* _TO DO_: Write out word for word the lines from the one holding "2,10 Kč) M-L: 45 cm/ ø 7 mm" through the end of the data, and only those lines. Pictures stay out.
== SOURCE DATA ==
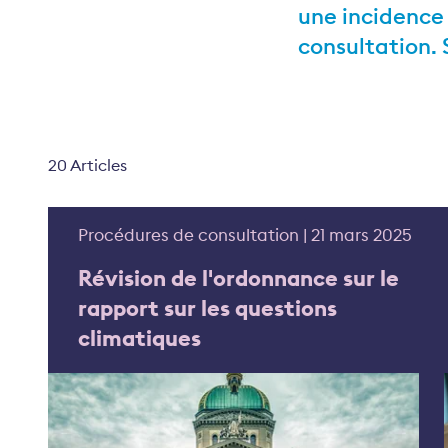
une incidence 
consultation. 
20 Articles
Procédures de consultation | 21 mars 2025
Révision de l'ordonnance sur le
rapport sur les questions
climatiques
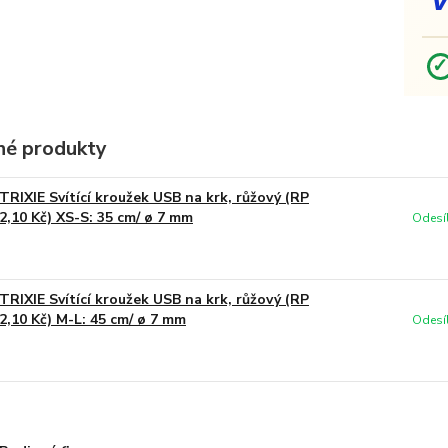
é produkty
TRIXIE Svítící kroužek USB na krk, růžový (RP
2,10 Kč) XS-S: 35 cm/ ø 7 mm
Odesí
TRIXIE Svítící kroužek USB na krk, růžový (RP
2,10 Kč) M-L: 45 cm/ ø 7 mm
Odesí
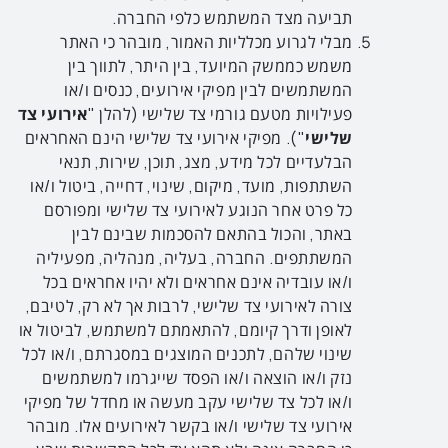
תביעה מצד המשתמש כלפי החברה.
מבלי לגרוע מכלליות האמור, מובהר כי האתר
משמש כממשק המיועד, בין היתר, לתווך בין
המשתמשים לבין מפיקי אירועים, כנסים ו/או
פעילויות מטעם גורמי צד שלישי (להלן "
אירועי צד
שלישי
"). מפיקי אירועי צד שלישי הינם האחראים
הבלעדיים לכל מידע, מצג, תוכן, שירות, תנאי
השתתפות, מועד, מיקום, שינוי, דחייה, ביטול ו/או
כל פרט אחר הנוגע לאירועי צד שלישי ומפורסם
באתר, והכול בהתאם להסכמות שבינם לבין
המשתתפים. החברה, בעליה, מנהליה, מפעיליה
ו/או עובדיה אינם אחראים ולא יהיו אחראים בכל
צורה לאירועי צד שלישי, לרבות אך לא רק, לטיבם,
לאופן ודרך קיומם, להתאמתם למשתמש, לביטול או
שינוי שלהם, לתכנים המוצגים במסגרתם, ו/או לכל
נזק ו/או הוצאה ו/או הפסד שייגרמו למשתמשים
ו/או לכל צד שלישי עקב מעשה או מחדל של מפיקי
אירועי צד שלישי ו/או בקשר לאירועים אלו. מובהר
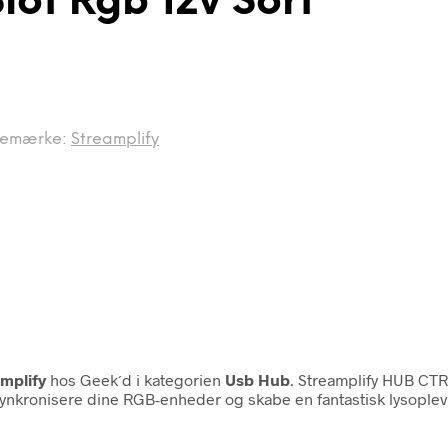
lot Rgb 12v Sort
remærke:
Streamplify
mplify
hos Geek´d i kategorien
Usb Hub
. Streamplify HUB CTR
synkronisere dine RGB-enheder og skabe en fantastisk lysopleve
===
* _TASK SOLUTION_:
2,10 Kč) M-L: 45 cm/ ø 7 mm
Odesí
תביעה מצד המשתמש כלפי החברה.
מבלי לגרוע מכלליות האמור, מובהר כי האתר
משמש כממשק המיועד, בין היתר, לתווך בין
המשתמשים לבין מפיקי אירועים, כנסים ו/או
פעילויות מטעם גורמי צד שלישי (להלן "
אירועי צד
שלישי
"). מפיקי אירועי צד שלישי הינם האחראים
הבלעדיים לכל מידע, מצג, תוכן, שירות, תנאי
השתתפות, מועד, מיקום, שינוי, דחייה, ביטול ו/או
כל פרט אחר הנוגע לאירועי צד שלישי ומפורסם
באתר, והכול בהתאם להסכמות שבינם לבין
המשתתפים. החברה, בעליה, מנהליה, מפעיליה
ו/או עובדיה אינם אחראים ולא יהיו אחראים בכל
צורה לאירועי צד שלישי, לרבות אך לא רק, לטיבם,
לאופן ודרך קיומם, להתאמתם למשתמש, לביטול או
שינוי שלהם, לתכנים המוצגים במסגרתם, ו/או לכל
נזק ו/או הוצאה ו/או הפסד שייגרמו למשתמשים
ו/או לכל צד שלישי עקב מעשה או מחדל של מפיקי
אירועי צד שלישי ו/או בקשר לאירועים אלו. מובהר
lot Rgb 12v Sort
remærke:
Streamplify
mplify
hos Geek´d i kategorien
Usb Hub
. Streamplify HUB CTR
synkronisere dine RGB-enheder og skabe en fantastisk lysopleve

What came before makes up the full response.